- **Records for the task**
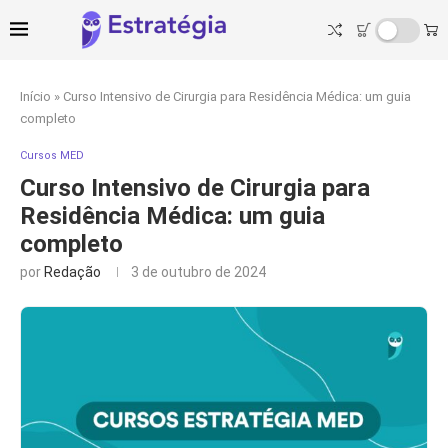
Início
»
Curso Intensivo de Cirurgia para Residência Médica: um guia
completo
Cursos MED
Curso Intensivo de Cirurgia para
Residência Médica: um guia
completo
por
Redação
3 de outubro de 2024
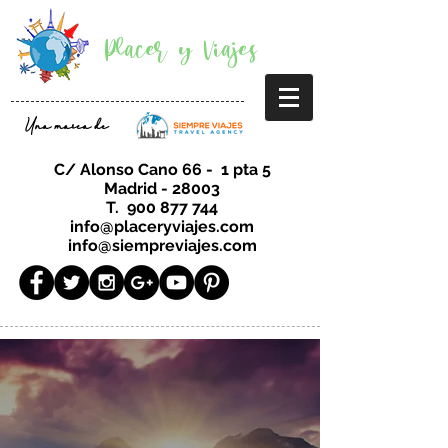
Placer y Viajes
Una marca de
C/ Alonso Cano 66 - 1 pta 5
Madrid - 28003
T.
900 877 744
info@placeryviajes.com
info@siempreviajes.com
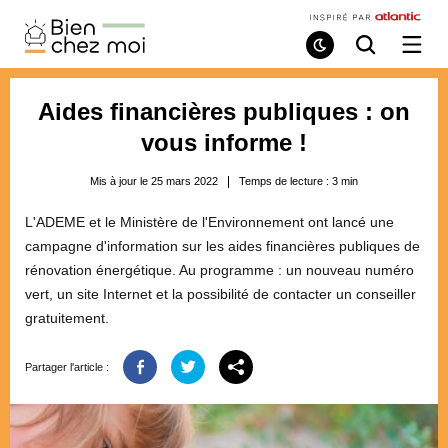
Bien
Chez
Mode
Recherche
Ouvri
de
/
Moi
lecture
ferme
le
Aides financières publiques : on
menu
vous informe !
Mis à jour le 25 mars 2022
Temps de lecture :
3
min
L'ADEME et le Ministère de l'Environnement ont lancé une
campagne d'information sur les aides financières publiques de
rénovation énergétique. Au programme : un nouveau numéro
vert, un site Internet et la possibilité de contacter un conseiller
gratuitement.
Partager l'article :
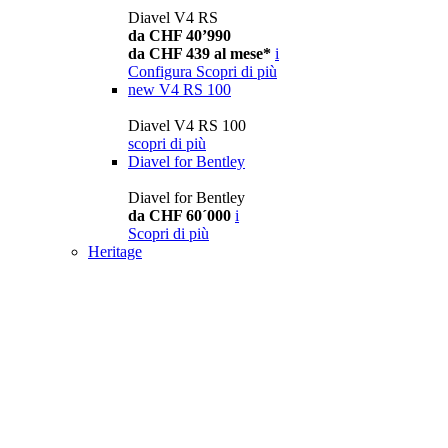
Diavel V4 RS
da CHF 40’990
da CHF 439 al mese*
i
Configura
Scopri di più
new
V4 RS 100
Diavel V4 RS 100
scopri di più
Diavel for Bentley
Diavel for Bentley
da CHF 60´000
i
Scopri di più
Heritage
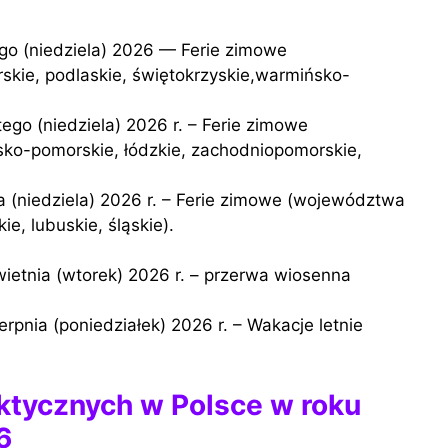
kie, podlaskie, świętokrzyskie,warmińsko-
ko-pomorskie, łódzkie, zachodniopomorskie,
ie, lubuskie, śląskie).
ktycznych w Polsce w roku
6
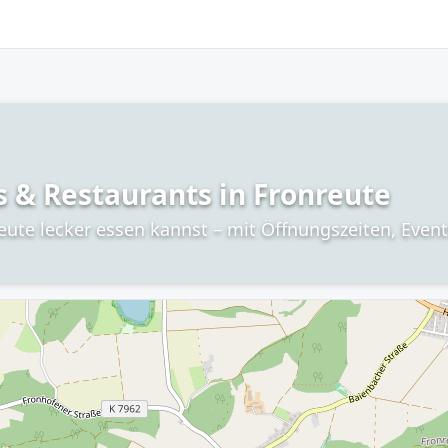
s & Restaurants in Fronreute
reute lecker essen kannst – mit Öffnungszeiten, Even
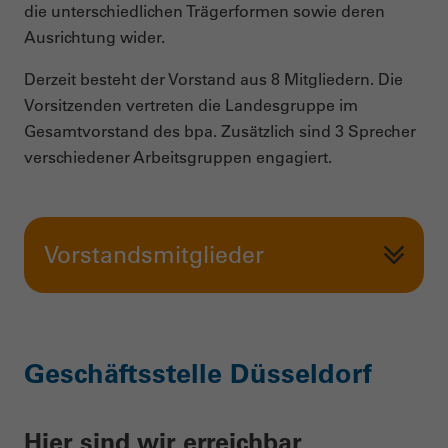
die unterschiedlichen Trägerformen sowie deren
Ausrichtung wider.
Derzeit besteht der Vorstand aus 8 Mitgliedern. Die
Vorsitzenden vertreten die Landesgruppe im
Gesamtvorstand des bpa. Zusätzlich sind 3 Sprecher
verschiedener Arbeitsgruppen engagiert.
Vorstandsmitglieder
Geschäftsstelle Düsseldorf
Hier sind wir erreichbar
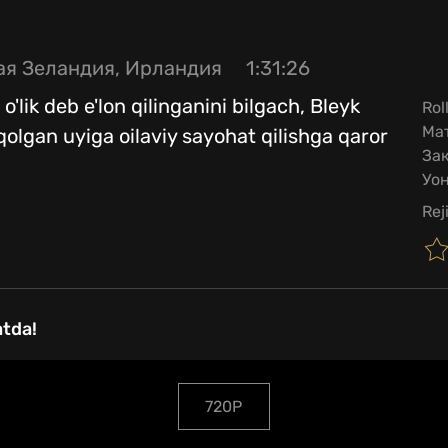
ая Зеландия, Ирландия
1:31:26
 o'lik deb e'lon qilinganini bilgach, Bleyk
Rol
Мат
olgan uyiga oilaviy sayohat qilishga qaror
Зак
Уо
Rej
atda!
720P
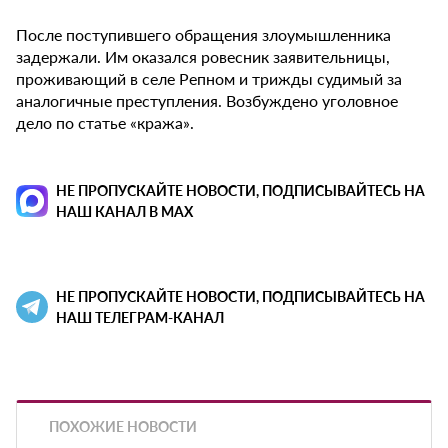
После поступившего обращения злоумышленника
задержали. Им оказался ровесник заявительницы,
проживающий в селе Репном и трижды судимый за
аналогичные преступления. Возбуждено уголовное
дело по статье «кража».
НЕ ПРОПУСКАЙТЕ НОВОСТИ, ПОДПИСЫВАЙТЕСЬ НА
НАШ КАНАЛ В MAX
НЕ ПРОПУСКАЙТЕ НОВОСТИ, ПОДПИСЫВАЙТЕСЬ НА
НАШ ТЕЛЕГРАМ-КАНАЛ
ПОХОЖИЕ НОВОСТИ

- **What is being asked**
Could you copy the data above exactly, leaving the pictures out?

- **Response area**
Início
»
Curso Intensivo de Cirurgia para Residência Médica: um guia
completo
Cursos MED
Curso Intensivo de Cirurgia para
Residência Médica: um guia
completo
por
Redação
3 de outubro de 2024
Placer y Viajes
Una marca de
C/ Alonso Cano 66 - 1 pta 5
Madrid - 28003
T.
900 877 744
info@placeryviajes.com
info@siempreviajes.com
Bien
Chez
Mode
Recherche
Ouvri
de
/
Moi
lecture
ferme
le
Aides financières publiques : on
menu
vous informe !
Mis à jour le 25 mars 2022
Temps de lecture :
3
min
L'ADEME et le Ministère de l'Environnement ont lancé une
campagne d'information sur les aides financières publiques de
rénovation énergétique. Au programme : un nouveau numéro
vert, un site Internet et la possibilité de contacter un conseiller
gratuitement.
Partager l'article :
Diavel V4 RS
da CHF 40’990
da CHF 439 al mese*
i
Configura
Scopri di più
new
V4 RS 100
Diavel V4 RS 100
scopri di più
Diavel for Bentley
Diavel for Bentley
da CHF 60´000
i
Scopri di più
Heritage
kie, podlaskie, świętokrzyskie,warmińsko-
ko-pomorskie, łódzkie, zachodniopomorskie,
ie, lubuskie, śląskie).
ktycznych w Polsce w roku
6
s & Restaurants in Fronreute
reute lecker essen kannst – mit Öffnungszeiten, Even
die unterschiedlichen Trägerformen sowie deren
Ausrichtung wider.
Derzeit besteht der Vorstand aus 8 Mitgliedern. Die
Vorsitzenden vertreten die Landesgruppe im
Gesamtvorstand des bpa. Zusätzlich sind 3 Sprecher
verschiedener Arbeitsgruppen engagiert.
Vorstandsmitglieder
Geschäftsstelle Düsseldorf
Hier sind wir erreichbar
ая Зеландия, Ирландия
1:31:26
 o'lik deb e'lon qilinganini bilgach, Bleyk
Rol
Мат
olgan uyiga oilaviy sayohat qilishga qaror
Зак
Уо
Rej
atda!
720P
После поступившего обращения злоумышленника
задержали. Им оказался ровесник заявительницы,
проживающий в селе Репном и трижды судимый за
аналогичные преступления. Возбуждено уголовное
дело по статье «кража».
НЕ ПРОПУСКАЙТЕ НОВОСТИ, ПОДПИСЫВАЙТЕСЬ НА
НАШ КАНАЛ В MAX
НЕ ПРОПУСКАЙТЕ НОВОСТИ, ПОДПИСЫВАЙТЕСЬ НА
НАШ ТЕЛЕГРАМ-КАНАЛ
ПОХОЖИЕ НОВОСТИ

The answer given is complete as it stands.